Leek tartLeek tart
10½ oz. (300 g) flour
5½ oz. (150 g) butter
pinch of salt
14 oz. (400 g) Prima Donna leggero, grated
14 oz. (400 g) leek
¾ oz. (25 g) butter
3½ oz. (100 g) air-dried ham, e.g. parma ham
3½ oz. (100 g) crème fraîche
1 tbsp. oregano, chopped
salt, pepper, nutmeg
Preheat the oven at 200ºC. Knead the dough, wrap in ceramwrap and put into the fridge (to rest).
Cut the leek into rings, wash, dry well and then fry briefly in 15 grams of butter. Add salt and allow to cook down. Dice the ham and fry briefly in the remaining butter.

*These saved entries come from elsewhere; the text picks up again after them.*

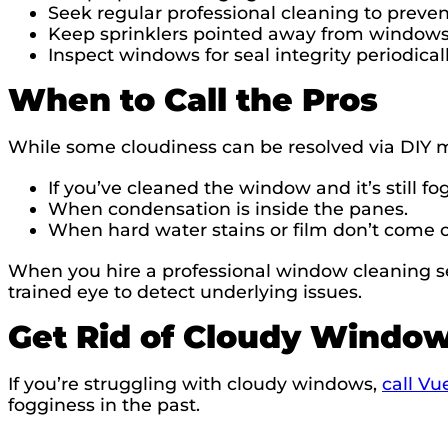
Seek regular professional cleaning to preven
Keep sprinklers pointed away from windows
Inspect windows for seal integrity periodicall
When to Call the Pros
While some cloudiness can be resolved via DIY met
If you’ve cleaned the window and it’s still fo
When condensation is inside the panes.
When hard water stains or film don’t come 
When you hire a professional window cleaning se
trained eye to detect underlying issues.
Get Rid of Cloudy Windo
If you’re struggling with cloudy windows,
call V
fogginess in the past.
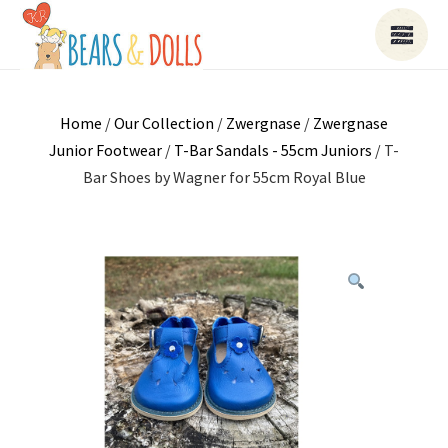
Home
/
Our Collection
/
Zwergnase
/
Zwergnase
Junior Footwear
/
T-Bar Sandals - 55cm Juniors
/ T-
Bar Shoes by Wagner for 55cm Royal Blue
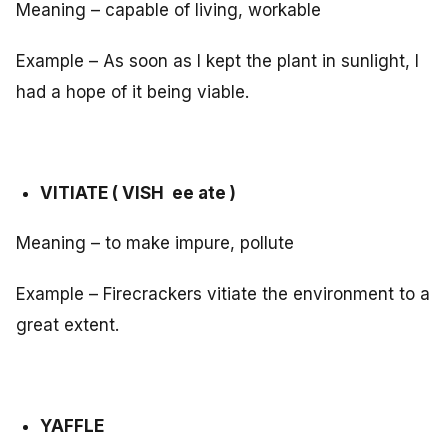
Meaning – capable of living, workable
Example – As soon as I kept the plant in sunlight, I
had a hope of it being viable.
VITIATE ( VISH ee ate )
Meaning – to make impure, pollute
Example – Firecrackers vitiate the environment to a
great extent.
YAFFLE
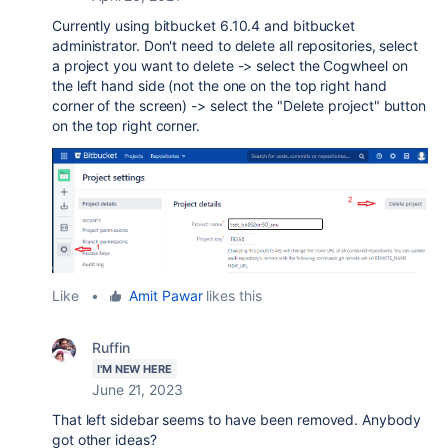
Currently using bitbucket 6.10.4 and bitbucket
administrator. Don't need to delete all repositories, select
a project you want to delete -> select the Cogwheel on
the left hand side (not the one on the top right hand
corner of the screen) -> select the "Delete project" button
on the top right corner.
Like
•
Amit Pawar
likes this
Ruffin
I'M NEW HERE
June 21, 2023
That left sidebar seems to have been removed. Anybody
got other ideas?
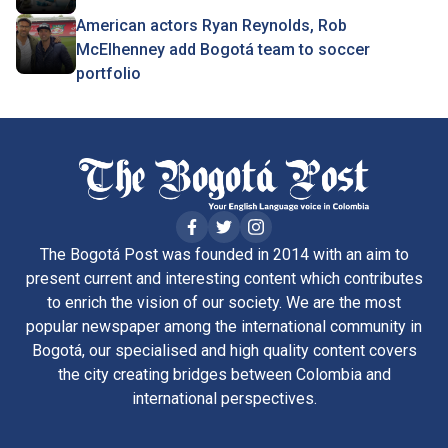
American actors Ryan Reynolds, Rob
McElhenney add Bogotá team to soccer
portfolio
The Bogotá Post was founded in 2014 with an aim to
present current and interesting content which contributes
to enrich the vision of our society. We are the most
popular newspaper among the international community in
Bogotá, our specialised and high quality content covers
the city creating bridges between Colombia and
international perspectives.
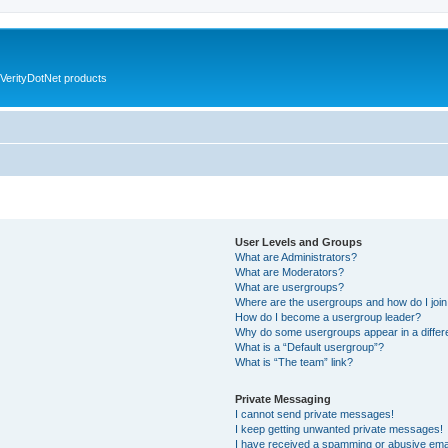
VerityDotNet products
User Levels and Groups
What are Administrators?
What are Moderators?
What are usergroups?
Where are the usergroups and how do I joi
How do I become a usergroup leader?
Why do some usergroups appear in a differ
What is a “Default usergroup”?
What is “The team” link?
Private Messaging
I cannot send private messages!
I keep getting unwanted private messages!
I have received a spamming or abusive ema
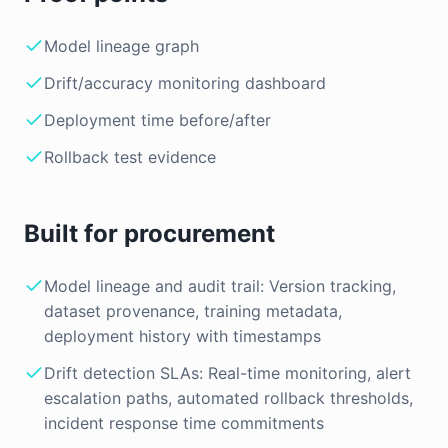
Model lineage graph
Drift/accuracy monitoring dashboard
Deployment time before/after
Rollback test evidence
Built for procurement
Model lineage and audit trail: Version tracking,
dataset provenance, training metadata,
deployment history with timestamps
Drift detection SLAs: Real-time monitoring, alert
escalation paths, automated rollback thresholds,
incident response time commitments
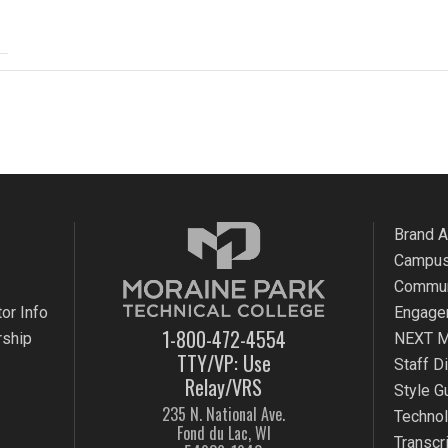
Brand 
Campus
Commun
or Info
Engage
1-800-472-4554
rship
NEXT M
TTY/VP: Use
Staff D
Relay/VRS
Style G
235 N. National Ave.
Techno
Fond du Lac, WI
Transcr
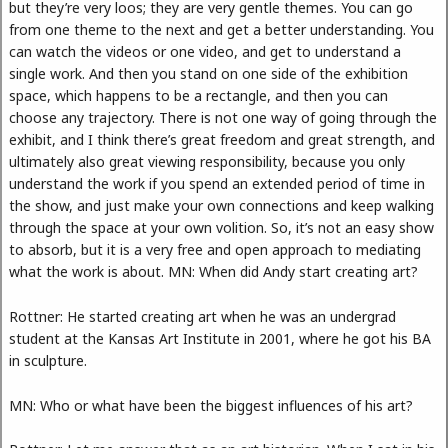
but they’re very loos; they are very gentle themes. You can go
from one theme to the next and get a better understanding. You
can watch the videos or one video, and get to understand a
single work. And then you stand on one side of the exhibition
space, which happens to be a rectangle, and then you can
choose any trajectory. There is not one way of going through the
exhibit, and I think there’s great freedom and great strength, and
ultimately also great viewing responsibility, because you only
understand the work if you spend an extended period of time in
the show, and just make your own connections and keep walking
through the space at your own volition. So, it’s not an easy show
to absorb, but it is a very free and open approach to mediating
what the work is about. MN: When did Andy start creating art?
Rottner: He started creating art when he was an undergrad
student at the Kansas Art Institute in 2001, where he got his BA
in sculpture.
MN: Who or what have been the biggest influences of his art?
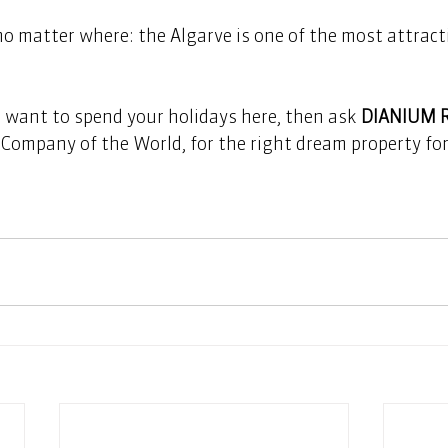
 no matter where: the Algarve is one of the most attracti
t want to spend your holidays here, then ask 
DIANIUM 
Company of the World, for the right dream property for 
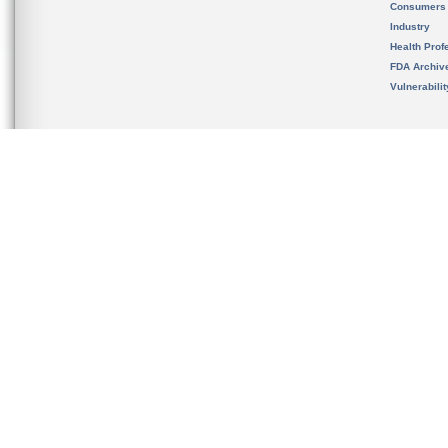
Consumers
Industry
Health Prof
FDA Archiv
Vulnerabili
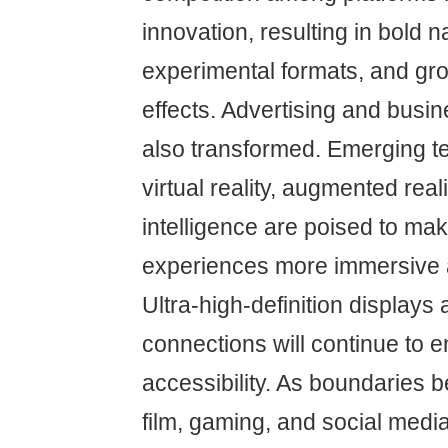
innovation, resulting in bold n
experimental formats, and gr
effects. Advertising and bus
also transformed. Emerging t
virtual reality, augmented realit
intelligence are poised to ma
experiences more immersive a
Ultra-high-definition displays 
connections will continue to 
accessibility. As boundaries b
film, gaming, and social media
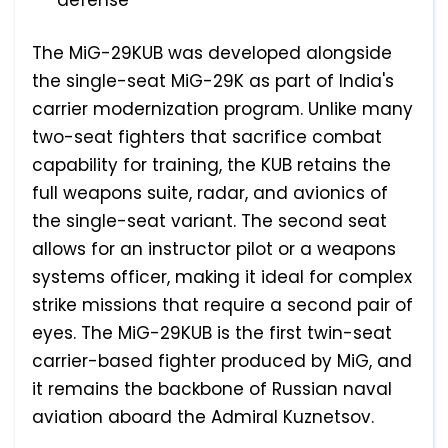
defense
The MiG-29KUB was developed alongside
the single-seat MiG-29K as part of India's
carrier modernization program. Unlike many
two-seat fighters that sacrifice combat
capability for training, the KUB retains the
full weapons suite, radar, and avionics of
the single-seat variant. The second seat
allows for an instructor pilot or a weapons
systems officer, making it ideal for complex
strike missions that require a second pair of
eyes. The MiG-29KUB is the first twin-seat
carrier-based fighter produced by MiG, and
it remains the backbone of Russian naval
aviation aboard the Admiral Kuznetsov.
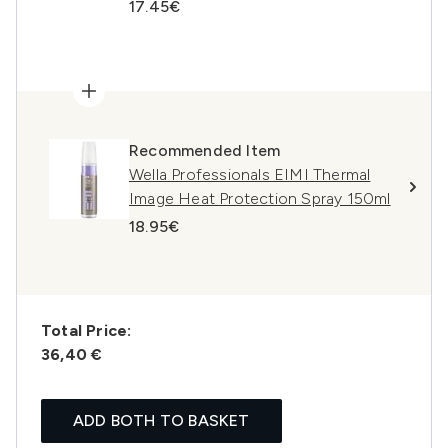
17.45€
Recommended Item
Wella Professionals EIMI Thermal
Image Heat Protection Spray 150ml
18.95€
Total Price:
36,40 €
ADD BOTH TO BASKET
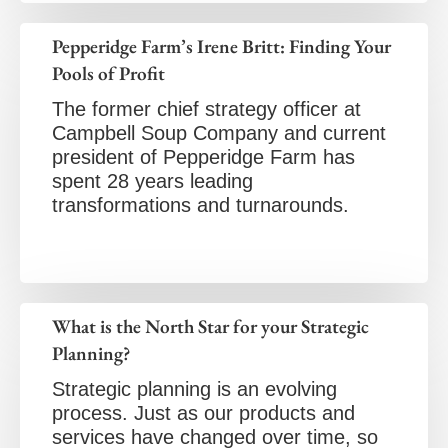
Pepperidge Farm’s Irene Britt: Finding Your
Pools of Profit
The former chief strategy officer at
Campbell Soup Company and current
president of Pepperidge Farm has
spent 28 years leading
transformations and turnarounds.
What is the North Star for your Strategic
Planning?
Strategic planning is an evolving
process. Just as our products and
services have changed over time, so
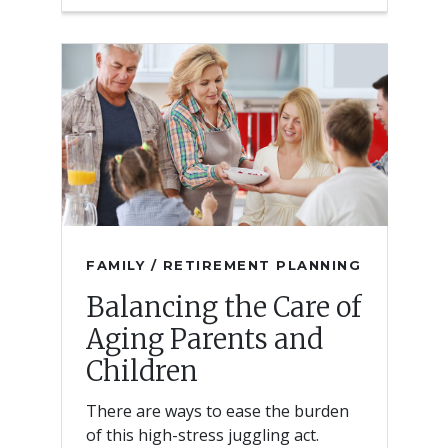
FAMILY / RETIREMENT PLANNING
Balancing the Care of
Aging Parents and
Children
There are ways to ease the burden
of this high-stress juggling act.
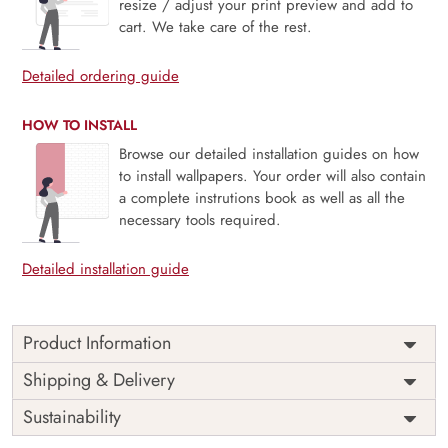
resize / adjust your print preview and add to
cart. We take care of the rest.
Detailed ordering guide
HOW TO INSTALL
Browse our detailed installation guides on how
to install wallpapers. Your order will also contain
a complete instrutions book as well as all the
necessary tools required.
Detailed installation guide
Product Information
Price
Rs. 99/sq.ft.
Country of
Shipping & Delivery
India
Origin
Shipping
Free
Sustainability
Country of
India
Manufacture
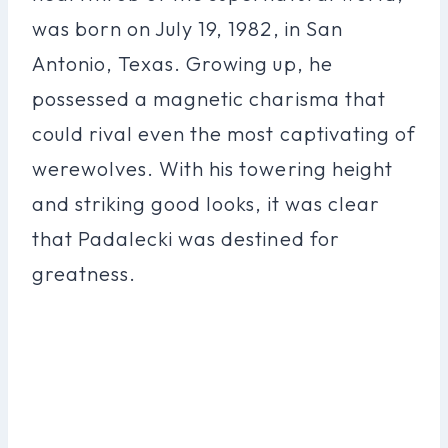
was born on July 19, 1982, in San
Antonio, Texas. Growing up, he
possessed a magnetic charisma that
could rival even the most captivating of
werewolves. With his towering height
and striking good looks, it was clear
that Padalecki was destined for
greatness.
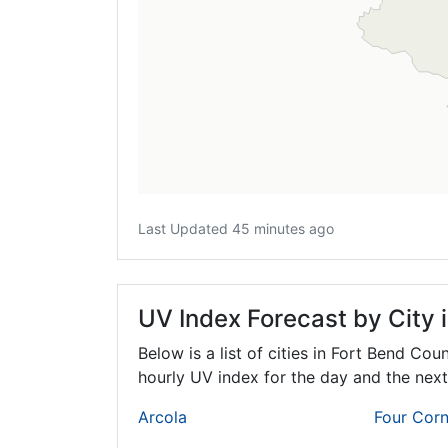
Last Updated 45 minutes ago
UV Index Forecast by City 
Below is a list of cities in Fort Bend Cou
hourly UV index for the day and the next
Arcola
Four Corn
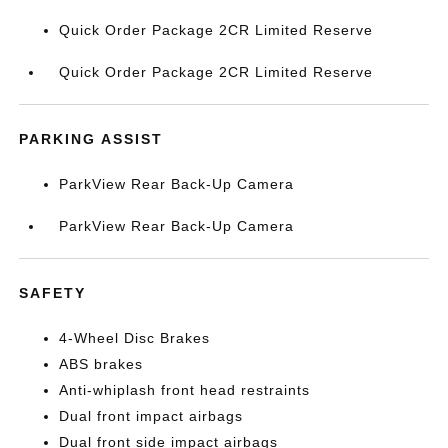
Quick Order Package 2CR Limited Reserve
Quick Order Package 2CR Limited Reserve
PARKING ASSIST
ParkView Rear Back-Up Camera
ParkView Rear Back-Up Camera
SAFETY
4-Wheel Disc Brakes
ABS brakes
Anti-whiplash front head restraints
Dual front impact airbags
Dual front side impact airbags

Roll out the dough and lay in the springform baking tray. Press the dough well into the edges and cut off the excess. Bake for approx. 10 minutes in a pre-heated oven at 200ºC. Then spread the leek on the pre-baked base, then the ham on top.
Mix the eggs with the crème fraîche, oregano, pepper, nutmeg and grated Prima Donna leggero and spread over the tart.
Bake at 200ºC for approx. 35 minutes. Please note: cover with baking paper after 20 minutes.